Study senior author Eric Hehman is a professor in the Department of Psychology. He explained that the findings provide evidence that public policy can shape social norms and alter attitudes.
Massachusetts became the first U.S. state to legalize same-sex marriage in 2004, followed by 34 other states and Washington, D.C. Ultimately, in 2015, the Supreme Court ruled that gay couples could marry nationwide. Since this ruling, poll results have shown that support for same-sex marriage has steadily increased.
Professor Hehman is an expert in how individuals perceive one another and how stereotypes and biases influence our behavior. He set out to investigate whether state legislation had an impact on anti-gay bias.
“The idea that norms shape attitudes has been around in social psychology for many years,” said Professor Hehman. “We wanted to measure if laws and policies can also act as norms and potentially change deeply rooted biases.”
The team was able to map trends in anti-gay bias over the course of the 11 years that different states were adopting same-sex marriage. The researchers examined changing regional anti-gay biases of about one million respondents on a website known as Project Implicit. Next, they compared the trends from before and after gay marriage was legalized in each state.
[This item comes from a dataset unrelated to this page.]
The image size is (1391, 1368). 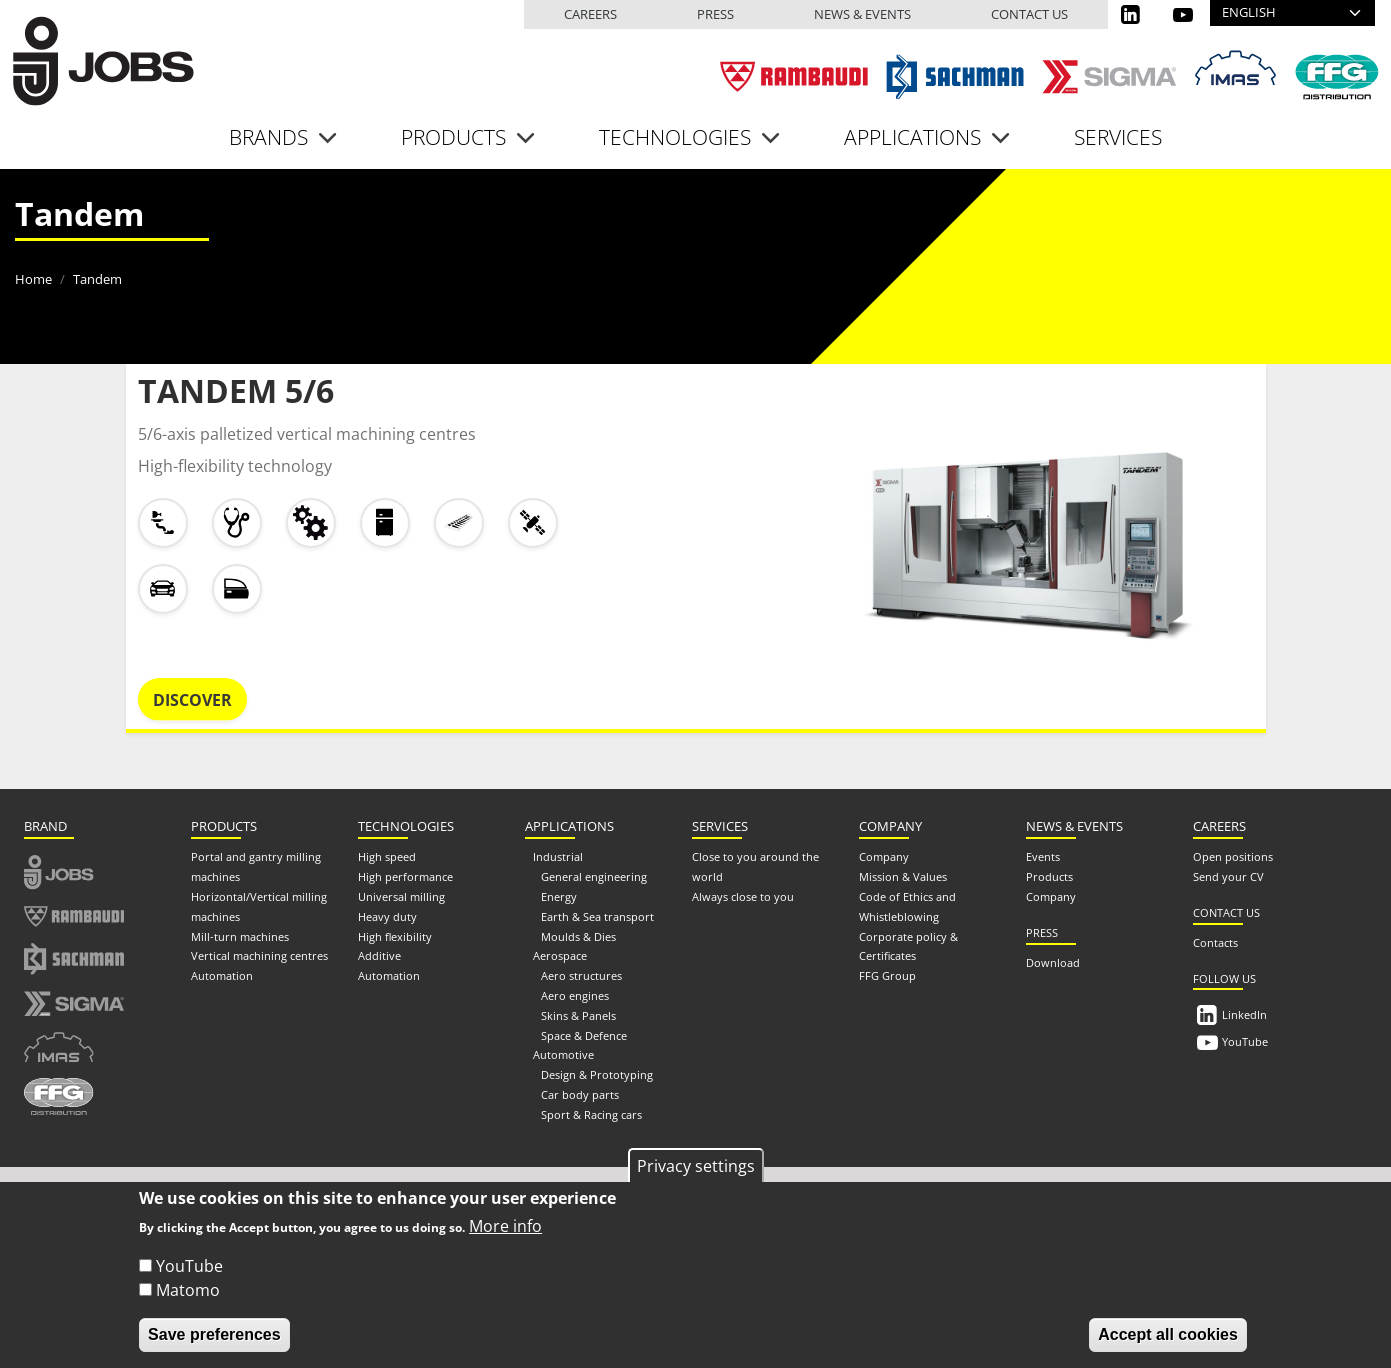 What do you see at coordinates (1244, 1014) in the screenshot?
I see `LinkedIn` at bounding box center [1244, 1014].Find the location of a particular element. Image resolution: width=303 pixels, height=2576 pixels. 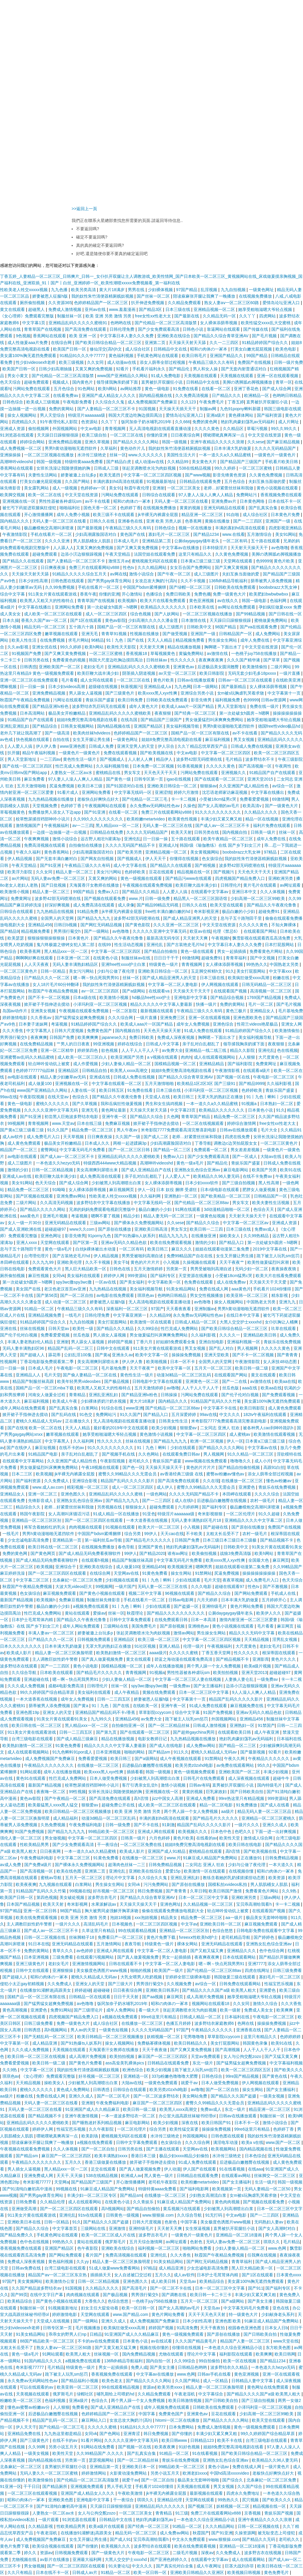

在线看的av is located at coordinates (206, 1838).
Bias against the gay community was found to be slightly decreasing prior to same-sex marriage legalization. After same-sex marriage was accepted, however, the rate of anti-gay bias was found to decline at roughly double the previous rate.
Professor Hehman also discovered a “backlash effect” in the 15 states that did not pass same-sex marriage legalization locally. Across these states, anti-gay bias increased immediately after the Supreme Court ruling.
The outcome of the research suggests that attitudes and legislation may be mutually reinforcing, and evolving attitudes toward same-sex marriage may have provided the momentum for both state and federal legalization.
“In other words, representative governments can contribute to and/or intensify change in the attitude of citizens by passing legislation,” said Professor Hehman. “We have some evidence that the laws caused this change in bias, but it is possible the effect goes in both directions.”
The study is published in the journal Proceedings of the National Academy of Sciences.